▸ The task:
Each line of the data below that carries the word "with" needs to be copied.
==============================
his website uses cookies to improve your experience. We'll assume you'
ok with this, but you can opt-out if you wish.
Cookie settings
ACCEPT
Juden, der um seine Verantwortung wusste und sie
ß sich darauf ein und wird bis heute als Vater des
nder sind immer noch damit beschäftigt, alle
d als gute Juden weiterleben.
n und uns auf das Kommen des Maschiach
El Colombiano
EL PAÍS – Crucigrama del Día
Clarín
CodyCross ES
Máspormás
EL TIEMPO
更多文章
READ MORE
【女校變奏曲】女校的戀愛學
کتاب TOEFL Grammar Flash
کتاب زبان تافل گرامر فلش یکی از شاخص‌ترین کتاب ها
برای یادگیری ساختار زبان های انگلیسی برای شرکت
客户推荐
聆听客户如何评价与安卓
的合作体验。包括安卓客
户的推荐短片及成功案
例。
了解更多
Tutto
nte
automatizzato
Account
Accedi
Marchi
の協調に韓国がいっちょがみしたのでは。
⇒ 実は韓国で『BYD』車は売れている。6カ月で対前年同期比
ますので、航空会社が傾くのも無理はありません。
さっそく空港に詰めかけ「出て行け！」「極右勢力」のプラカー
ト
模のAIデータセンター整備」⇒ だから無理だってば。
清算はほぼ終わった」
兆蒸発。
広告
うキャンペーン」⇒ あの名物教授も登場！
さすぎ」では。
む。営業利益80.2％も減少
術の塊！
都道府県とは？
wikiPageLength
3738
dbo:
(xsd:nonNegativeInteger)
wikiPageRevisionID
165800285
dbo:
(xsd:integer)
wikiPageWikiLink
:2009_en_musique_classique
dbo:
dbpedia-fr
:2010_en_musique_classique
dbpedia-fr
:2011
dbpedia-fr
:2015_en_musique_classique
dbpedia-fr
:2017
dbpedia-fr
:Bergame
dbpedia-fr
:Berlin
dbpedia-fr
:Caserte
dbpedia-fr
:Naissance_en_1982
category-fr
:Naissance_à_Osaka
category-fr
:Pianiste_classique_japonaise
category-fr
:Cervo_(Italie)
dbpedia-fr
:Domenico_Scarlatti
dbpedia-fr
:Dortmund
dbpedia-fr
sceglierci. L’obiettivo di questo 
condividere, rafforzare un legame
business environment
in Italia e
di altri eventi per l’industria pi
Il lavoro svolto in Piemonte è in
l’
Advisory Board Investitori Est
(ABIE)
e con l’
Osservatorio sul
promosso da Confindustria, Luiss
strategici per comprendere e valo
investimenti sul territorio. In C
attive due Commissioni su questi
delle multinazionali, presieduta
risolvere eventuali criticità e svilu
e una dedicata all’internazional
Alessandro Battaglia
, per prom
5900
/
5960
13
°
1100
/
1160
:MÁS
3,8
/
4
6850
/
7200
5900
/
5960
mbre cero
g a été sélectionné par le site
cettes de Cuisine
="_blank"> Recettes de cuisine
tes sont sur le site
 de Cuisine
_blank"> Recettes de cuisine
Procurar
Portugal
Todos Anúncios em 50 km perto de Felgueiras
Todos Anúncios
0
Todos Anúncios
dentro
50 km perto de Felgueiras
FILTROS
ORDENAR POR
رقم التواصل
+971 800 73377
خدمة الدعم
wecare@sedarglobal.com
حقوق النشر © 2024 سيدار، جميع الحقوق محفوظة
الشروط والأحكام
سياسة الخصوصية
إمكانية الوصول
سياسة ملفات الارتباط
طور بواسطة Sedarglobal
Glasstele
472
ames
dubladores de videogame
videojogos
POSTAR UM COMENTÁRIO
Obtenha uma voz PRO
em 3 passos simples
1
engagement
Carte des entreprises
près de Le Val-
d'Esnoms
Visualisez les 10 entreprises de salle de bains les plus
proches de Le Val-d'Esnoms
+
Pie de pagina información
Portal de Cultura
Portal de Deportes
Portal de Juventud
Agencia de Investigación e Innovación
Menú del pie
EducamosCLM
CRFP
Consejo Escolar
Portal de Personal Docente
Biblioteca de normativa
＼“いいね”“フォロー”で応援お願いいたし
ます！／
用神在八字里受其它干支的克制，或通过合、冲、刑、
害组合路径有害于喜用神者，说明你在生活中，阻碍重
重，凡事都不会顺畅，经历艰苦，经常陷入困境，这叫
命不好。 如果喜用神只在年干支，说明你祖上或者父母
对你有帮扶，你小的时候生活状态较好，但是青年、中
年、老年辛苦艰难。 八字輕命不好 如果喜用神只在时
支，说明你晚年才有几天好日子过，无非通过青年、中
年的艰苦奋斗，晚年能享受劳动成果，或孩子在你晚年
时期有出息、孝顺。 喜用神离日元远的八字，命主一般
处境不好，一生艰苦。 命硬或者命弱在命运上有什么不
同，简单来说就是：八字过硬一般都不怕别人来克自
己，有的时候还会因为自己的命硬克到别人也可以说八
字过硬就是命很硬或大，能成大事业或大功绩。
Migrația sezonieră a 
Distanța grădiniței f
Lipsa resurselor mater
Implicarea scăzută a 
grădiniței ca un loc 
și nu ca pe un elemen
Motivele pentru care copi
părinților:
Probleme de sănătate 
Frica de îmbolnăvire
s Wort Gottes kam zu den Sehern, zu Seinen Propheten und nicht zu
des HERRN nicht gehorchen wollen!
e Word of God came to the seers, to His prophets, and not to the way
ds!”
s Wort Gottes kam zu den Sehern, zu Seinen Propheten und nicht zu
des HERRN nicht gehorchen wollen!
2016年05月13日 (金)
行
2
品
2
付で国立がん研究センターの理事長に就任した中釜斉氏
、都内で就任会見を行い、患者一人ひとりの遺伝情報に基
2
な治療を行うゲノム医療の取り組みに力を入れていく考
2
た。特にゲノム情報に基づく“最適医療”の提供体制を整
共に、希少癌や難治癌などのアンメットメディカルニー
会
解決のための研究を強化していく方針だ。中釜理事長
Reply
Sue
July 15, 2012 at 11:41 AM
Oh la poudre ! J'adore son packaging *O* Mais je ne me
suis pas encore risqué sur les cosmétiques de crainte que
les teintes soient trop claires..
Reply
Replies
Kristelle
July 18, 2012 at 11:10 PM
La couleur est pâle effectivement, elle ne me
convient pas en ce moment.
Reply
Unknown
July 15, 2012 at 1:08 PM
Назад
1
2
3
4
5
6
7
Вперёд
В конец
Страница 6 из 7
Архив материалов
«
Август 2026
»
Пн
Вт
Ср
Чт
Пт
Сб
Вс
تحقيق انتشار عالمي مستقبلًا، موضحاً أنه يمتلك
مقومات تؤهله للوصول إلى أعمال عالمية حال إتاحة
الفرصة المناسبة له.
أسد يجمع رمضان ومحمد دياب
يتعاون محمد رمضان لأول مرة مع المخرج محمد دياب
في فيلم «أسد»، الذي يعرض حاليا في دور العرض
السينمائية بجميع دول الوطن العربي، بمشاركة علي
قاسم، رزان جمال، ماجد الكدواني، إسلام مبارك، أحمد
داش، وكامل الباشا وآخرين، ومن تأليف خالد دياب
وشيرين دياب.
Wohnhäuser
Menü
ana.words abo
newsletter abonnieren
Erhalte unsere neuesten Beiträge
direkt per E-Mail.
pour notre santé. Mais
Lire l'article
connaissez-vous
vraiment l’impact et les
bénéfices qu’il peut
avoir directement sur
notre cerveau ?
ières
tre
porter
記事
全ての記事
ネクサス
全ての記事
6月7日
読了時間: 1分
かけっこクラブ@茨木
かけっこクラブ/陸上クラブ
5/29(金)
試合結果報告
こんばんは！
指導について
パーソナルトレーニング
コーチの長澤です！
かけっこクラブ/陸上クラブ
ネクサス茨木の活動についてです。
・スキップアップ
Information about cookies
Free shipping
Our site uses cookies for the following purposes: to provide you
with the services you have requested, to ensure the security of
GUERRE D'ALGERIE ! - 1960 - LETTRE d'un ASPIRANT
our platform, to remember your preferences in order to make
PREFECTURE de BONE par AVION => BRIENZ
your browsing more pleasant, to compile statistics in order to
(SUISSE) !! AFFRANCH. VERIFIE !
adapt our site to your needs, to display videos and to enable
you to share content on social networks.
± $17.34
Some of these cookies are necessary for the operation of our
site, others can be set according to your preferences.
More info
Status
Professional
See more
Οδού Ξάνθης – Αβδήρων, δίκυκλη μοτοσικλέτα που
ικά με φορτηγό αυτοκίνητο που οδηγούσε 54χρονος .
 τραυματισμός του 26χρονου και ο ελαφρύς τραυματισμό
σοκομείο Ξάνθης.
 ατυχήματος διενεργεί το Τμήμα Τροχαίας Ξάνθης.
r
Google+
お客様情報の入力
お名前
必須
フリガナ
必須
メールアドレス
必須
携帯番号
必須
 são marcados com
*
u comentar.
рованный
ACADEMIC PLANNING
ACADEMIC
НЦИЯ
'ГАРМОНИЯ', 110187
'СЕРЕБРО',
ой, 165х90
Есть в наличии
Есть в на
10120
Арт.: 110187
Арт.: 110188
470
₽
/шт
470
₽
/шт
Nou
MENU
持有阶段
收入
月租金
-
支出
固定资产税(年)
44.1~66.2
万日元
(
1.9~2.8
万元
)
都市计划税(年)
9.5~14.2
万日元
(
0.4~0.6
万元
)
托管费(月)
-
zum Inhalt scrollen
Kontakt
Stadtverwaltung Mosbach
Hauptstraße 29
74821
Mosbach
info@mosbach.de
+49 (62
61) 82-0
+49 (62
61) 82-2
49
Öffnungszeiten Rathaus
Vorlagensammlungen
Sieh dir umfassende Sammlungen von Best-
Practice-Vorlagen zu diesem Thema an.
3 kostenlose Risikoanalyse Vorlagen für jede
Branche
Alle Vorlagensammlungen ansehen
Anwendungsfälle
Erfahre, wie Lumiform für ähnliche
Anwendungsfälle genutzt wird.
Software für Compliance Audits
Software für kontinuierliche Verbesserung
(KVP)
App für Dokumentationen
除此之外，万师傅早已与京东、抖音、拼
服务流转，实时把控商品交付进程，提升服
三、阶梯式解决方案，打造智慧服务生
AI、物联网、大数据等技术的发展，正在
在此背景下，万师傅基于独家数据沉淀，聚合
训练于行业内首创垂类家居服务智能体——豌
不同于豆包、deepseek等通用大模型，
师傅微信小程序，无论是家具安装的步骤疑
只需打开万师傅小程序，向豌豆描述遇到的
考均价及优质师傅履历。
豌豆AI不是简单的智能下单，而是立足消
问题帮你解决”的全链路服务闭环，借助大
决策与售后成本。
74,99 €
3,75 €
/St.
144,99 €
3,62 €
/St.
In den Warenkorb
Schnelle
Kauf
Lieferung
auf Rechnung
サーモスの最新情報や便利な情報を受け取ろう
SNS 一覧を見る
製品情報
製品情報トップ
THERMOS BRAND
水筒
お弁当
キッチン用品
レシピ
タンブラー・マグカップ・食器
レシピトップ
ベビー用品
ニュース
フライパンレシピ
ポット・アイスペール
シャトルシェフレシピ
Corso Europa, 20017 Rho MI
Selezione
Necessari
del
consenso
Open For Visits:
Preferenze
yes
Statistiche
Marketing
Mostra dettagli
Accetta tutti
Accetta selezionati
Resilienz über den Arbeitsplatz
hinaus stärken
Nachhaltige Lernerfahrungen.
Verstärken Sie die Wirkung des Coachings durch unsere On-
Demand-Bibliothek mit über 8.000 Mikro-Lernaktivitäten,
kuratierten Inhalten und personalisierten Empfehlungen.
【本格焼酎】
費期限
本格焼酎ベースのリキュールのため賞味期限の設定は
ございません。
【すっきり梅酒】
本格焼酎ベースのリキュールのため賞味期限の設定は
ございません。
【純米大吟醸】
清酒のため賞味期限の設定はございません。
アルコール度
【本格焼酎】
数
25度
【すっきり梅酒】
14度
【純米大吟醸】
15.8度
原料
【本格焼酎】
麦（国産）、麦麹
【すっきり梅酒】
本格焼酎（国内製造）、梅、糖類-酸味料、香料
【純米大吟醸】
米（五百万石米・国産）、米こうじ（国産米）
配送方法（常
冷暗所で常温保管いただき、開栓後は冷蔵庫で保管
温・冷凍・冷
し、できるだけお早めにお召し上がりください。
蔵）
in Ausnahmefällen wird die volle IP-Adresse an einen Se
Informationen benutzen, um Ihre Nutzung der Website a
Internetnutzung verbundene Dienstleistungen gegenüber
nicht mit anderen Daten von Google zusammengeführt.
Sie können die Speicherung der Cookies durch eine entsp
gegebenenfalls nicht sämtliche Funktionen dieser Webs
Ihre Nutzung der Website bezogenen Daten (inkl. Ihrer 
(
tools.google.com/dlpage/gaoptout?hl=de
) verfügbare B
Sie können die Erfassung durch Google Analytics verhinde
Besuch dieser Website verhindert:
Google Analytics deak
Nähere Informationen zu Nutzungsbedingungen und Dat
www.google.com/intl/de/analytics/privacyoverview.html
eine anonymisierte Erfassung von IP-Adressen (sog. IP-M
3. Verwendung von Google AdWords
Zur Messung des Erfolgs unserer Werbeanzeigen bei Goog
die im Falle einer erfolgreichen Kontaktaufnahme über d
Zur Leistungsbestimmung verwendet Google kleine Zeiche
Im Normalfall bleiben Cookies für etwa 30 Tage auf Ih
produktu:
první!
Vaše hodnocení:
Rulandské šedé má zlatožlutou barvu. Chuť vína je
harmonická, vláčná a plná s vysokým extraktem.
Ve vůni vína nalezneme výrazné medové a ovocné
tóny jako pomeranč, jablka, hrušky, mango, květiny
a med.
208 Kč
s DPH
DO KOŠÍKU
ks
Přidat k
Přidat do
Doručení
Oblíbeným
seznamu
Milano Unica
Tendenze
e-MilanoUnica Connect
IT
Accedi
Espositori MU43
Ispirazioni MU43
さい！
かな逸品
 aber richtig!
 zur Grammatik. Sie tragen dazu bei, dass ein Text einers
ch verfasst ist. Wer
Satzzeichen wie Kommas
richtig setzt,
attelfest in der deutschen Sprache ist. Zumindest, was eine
==============================
▸ Solved problem:
ok with this, but you can opt-out if you wish.
with the services you have requested, to ensure the security of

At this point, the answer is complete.